[Transcribed page contents]
+--

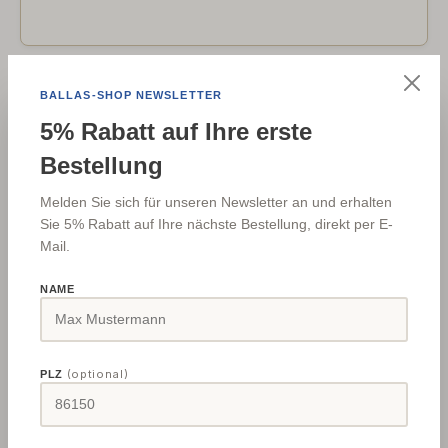
BALLAS-SHOP NEWSLETTER
5% Rabatt auf Ihre erste
Bestellung
Melden Sie sich für unseren Newsletter an und erhalten
Sie 5% Rabatt auf Ihre nächste Bestellung, direkt per E-
Pflegezubehör
Mail.
23 Pflegezubehör von Felder KG, LUXOR Interchem
NAME
Chemische Produkte Gesellschaft m.b.H. & mehr - b...
(optional)
PLZ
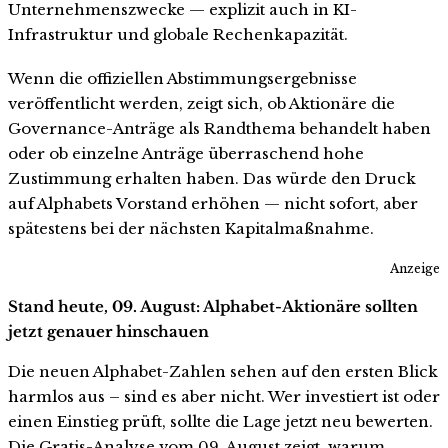
Unternehmenszwecke — explizit auch in KI-
Infrastruktur und globale Rechenkapazität.
Wenn die offiziellen Abstimmungsergebnisse
veröffentlicht werden, zeigt sich, ob Aktionäre die
Governance-Anträge als Randthema behandelt haben
oder ob einzelne Anträge überraschend hohe
Zustimmung erhalten haben. Das würde den Druck
auf Alphabets Vorstand erhöhen — nicht sofort, aber
spätestens bei der nächsten Kapitalmaßnahme.
Anzeige
Stand heute, 09. August: Alphabet-Aktionäre sollten
jetzt genauer hinschauen
Die neuen Alphabet-Zahlen sehen auf den ersten Blick
harmlos aus – sind es aber nicht. Wer investiert ist oder
einen Einstieg prüft, sollte die Lage jetzt neu bewerten.
Die Gratis-Analyse vom 09. August zeigt, warum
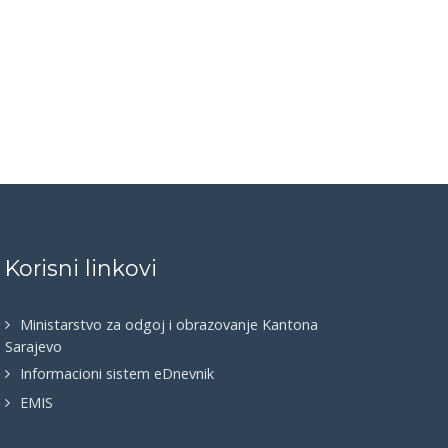
Korisni linkovi
Ministarstvo za odgoj i obrazovanje Kantona
Sarajevo
Informacioni sistem eDnevnik
EMIS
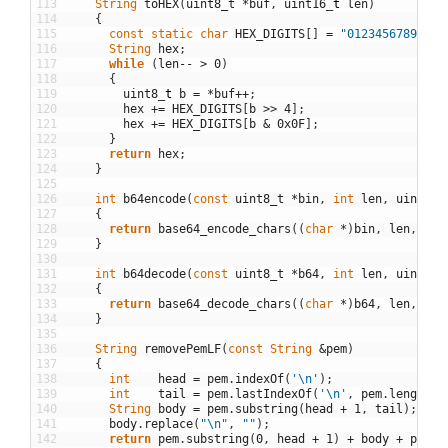
113
String
toHEX
(
uint8_t
*
buf
,
uint16
_
t
len
)
114
{
115
const
static
char
HEX_DIGITS
[
]
=
"0123456789abcd
116
String
hex
;
117
while
(
len
--
>
0
)
118
{
119
uint8
_
t
b
=
*
buf
++
;
120
hex
+=
HEX_DIGITS
[
b
>>
4
]
;
121
hex
+=
HEX_DIGITS
[
b
&
0x0F
]
;
122
}
123
return
hex
;
124
}
125
126
int
b64encode
(
const
uint8_t
*
bin
,
int
len
,
uint8_t
127
{
128
return
base64_encode_chars
(
(
char
*
)
bin
,
len
,
(
ch
129
}
130
131
int
b64decode
(
const
uint8_t
*
b64
,
int
len
,
uint8_t
132
{
133
return
base64_decode_chars
(
(
char
*
)
b64
,
len
,
(
ch
134
}
135
136
String
removePemLF
(
const
String
&
pem
)
137
{
138
int
head
=
pem
.
indexOf
(
'\n'
)
;
139
int
tail
=
pem
.
lastIndexOf
(
'\n'
,
pem
.
length
(
)
140
String
body
=
pem
.
substring
(
head
+
1
,
tail
)
;
141
body
.
replace
(
"\n"
,
""
)
;
142
return
pem
.
substring
(
0
,
head
+
1
)
+
body
+
pem
.
s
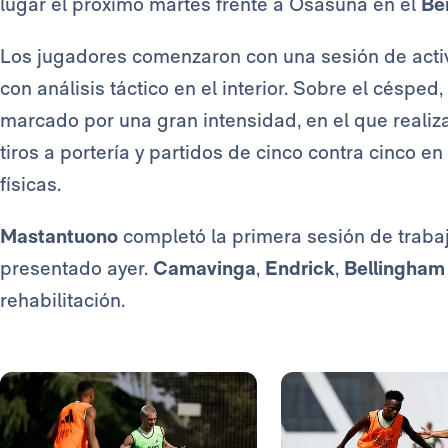
lugar el próximo martes frente a Osasuna en el
Be
Los jugadores comenzaron con una sesión de activ
con análisis táctico en el interior. Sobre el céspe
marcado por una gran intensidad, en el que realiz
tiros a portería y partidos de cinco contra cinco e
físicas.
Mastantuono
completó la primera sesión de traba
presentado ayer.
Camavinga
,
Endrick
,
Bellingham
rehabilitación.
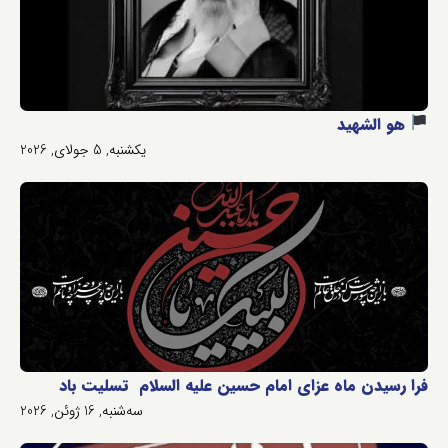
هو الشهید
یکشنبه, 5 جولای, 2026
فرا رسیدن ماه عزای امام حسین علیه السلام تسلیت باد
سه‌شنبه, 16 ژوئن, 2026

+--

▶ TASK DIRECTIONS: Give again, word for word, only the lines from the line containing "marcado por una" through the last line above, both included; leave the pictures out.

▶ OUTPUT FOR THIS TASK:
marcado por una gran intensidad, en el que realiz
tiros a portería y partidos de cinco contra cinco e
físicas.
Mastantuono
completó la primera sesión de traba
presentado ayer.
Camavinga
,
Endrick
,
Bellingham
rehabilitación.
هو الشهید
یکشنبه, 5 جولای, 2026
فرا رسیدن ماه عزای امام حسین علیه السلام تسلیت باد
سه‌شنبه, 16 ژوئن, 2026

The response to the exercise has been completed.